LUPUS AND SSDI
Social Security Disability Insurance and Lupus
Lupus is an autoimmune disease, meaning that it causes the immune system to attack otherwise healthy organs and tissue. It is estimated that more than 1.5 million Americans have the condition, and live with the chronic fatigue, pain, and inflammation that it causes. Because it is autoimmune in nature, it is also a disease that makes it more likely for individuals to experience other health concerns like serious infection.
Is lupus considered a disability? While lupus (for some) can respond very well to treatment, and their symptoms are minimized, others are not as lucky. When lupus is more aggressive or untreatable, it can make it impossible for the individual to continue working full-time, or at all. After all, it causes extreme weakness and fatigue, and it can bring about permanent organ damage. These are conditions that can make working both dangerous and extremely challenging.

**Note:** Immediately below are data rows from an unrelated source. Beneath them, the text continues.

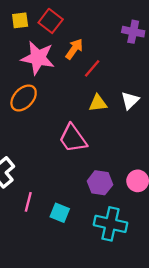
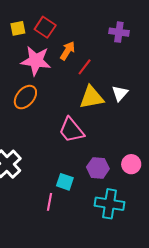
yellow triangle: (98, 103) -> (92, 97), size x1.5
pink line: (28, 202) -> (50, 202), moved
cyan square: (60, 213) -> (65, 182), moved

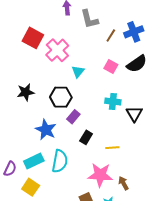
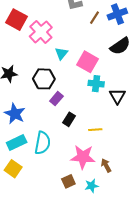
pink square: (111, 67) -> (88, 62), moved, size x1.5
blue star: (46, 130) -> (15, 114), moved

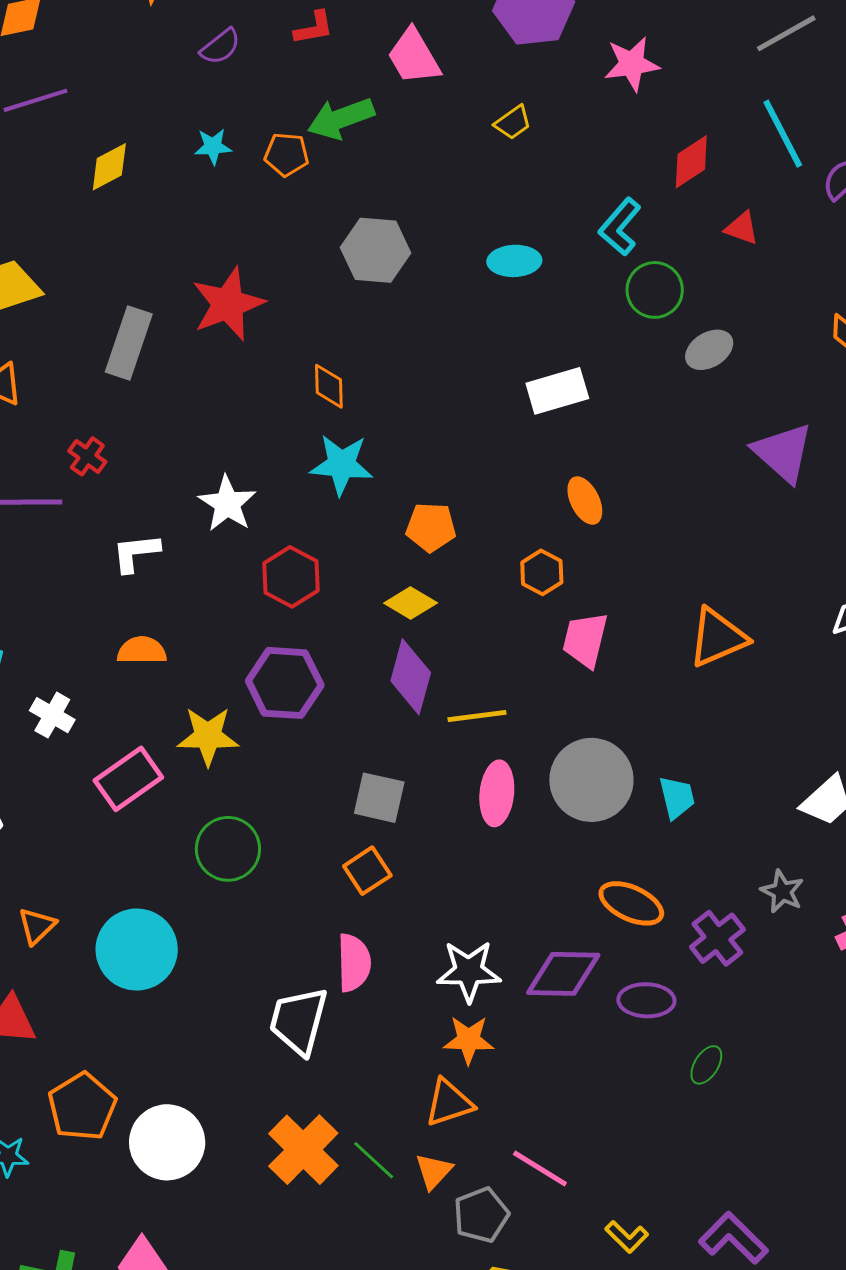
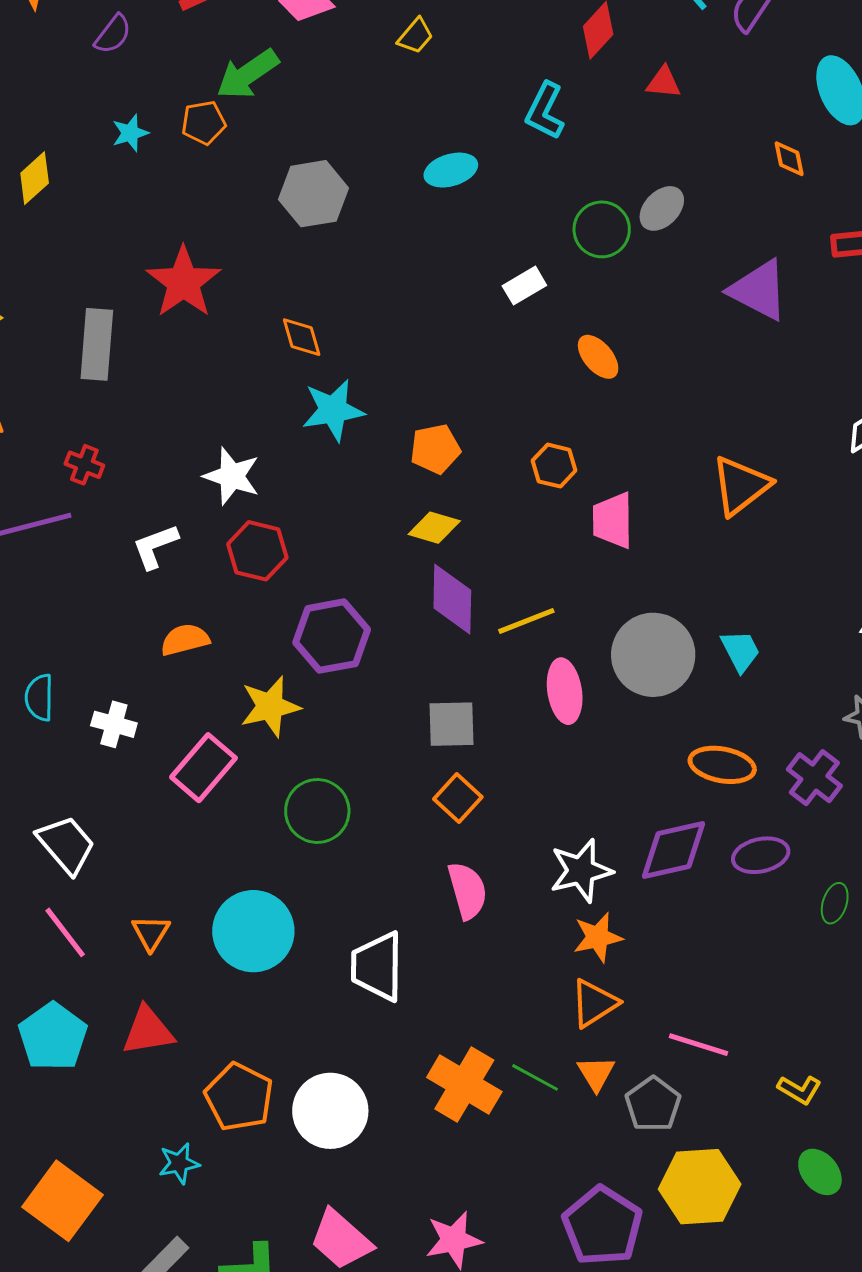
green circle: (655, 290) -> (602, 229), moved
white rectangle: (557, 391) -> (524, 286), size x0.7
orange ellipse: (585, 501) -> (598, 357), moved
red hexagon: (291, 577) -> (257, 551), moved
white trapezoid: (299, 1021) -> (377, 966), moved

SSDI exists for those who suffer physical or mental disabilities that leave them unable to work, and if lupus is causing someone to miss work, it may be time to consider SSDI. Approval for a claim is possible as the Social Security Administration, or SSA, does identify lupus as a qualifying disability.
The Blue Book
Lupus, like other conditions recognized by the SSA, has to be disabling enough to qualify the individual for benefits. Because it is chronic and has no cure, it demands ongoing monitoring. That is a costly part of treatment because it involves testing and time off work. There are medications that may be required, and if the condition is already harming organs or bodily systems, those too are qualifying expenses.
Between loss of income and ongoing medical care (including medications), there are many with lupus who qualify for SSDI. The SSA has a Blue Book that is used to determine whether a claimant’s medical condition has worsened to the degree they can no longer work.
Though it uses official jargon, the listing requirements for lupus to qualify as a disability include that it must have affected two or more body systems or organs. The claimant must also experience ongoing symptoms such as fever, fatigue or weight lost. Their daily functioning has to be compromised by the condition.
The SSA requires formal medical evidence before a claim for SSDI benefits will be approved. A treating physician will have all that is needed to demonstrate the ways in which the condition has degraded a claimant’s health. If these are not available, however, a residual functional capacity, or RFC, analysis is done.
This requires answering in-depth questionnaires about the condition, and the physical or mental limitations it causes. The goal is to determine that a claimant is experiencing problems in completing tasks that make it impossible for them to work. The SSA may demand diagnostic tests, reports from physicians, records from laboratory work or hospital visits and more.
1 Comment
I have filed for disability three times and have been denied each time. I am baffled and feel so unheard which happens often with lupus since it’s not a disability that you can see. The doctor that they sent me to agreed that I was unable to work and my doctor even sent me to their PT department to complete an actual disability evaluation and they agreed that I was unable to work. It’s very depressing and discouraging. I try to fight this disease every day with everything in me and try to pretend in public that I feel just fine because I don’t want them to pity me or not do something because they know I can’t. Life with lupus is difficult enough to survive without the stress of no income, being a burden on your family, and questioning your purpose in life. My judge was Michelle D. Cavadi. I often prayed that God would help her to see that my need was genuine, but she didn’t. I’m just going to keep praying and fighting harder, even if it means quicker decline of my health. It’s not like I have a choice do I?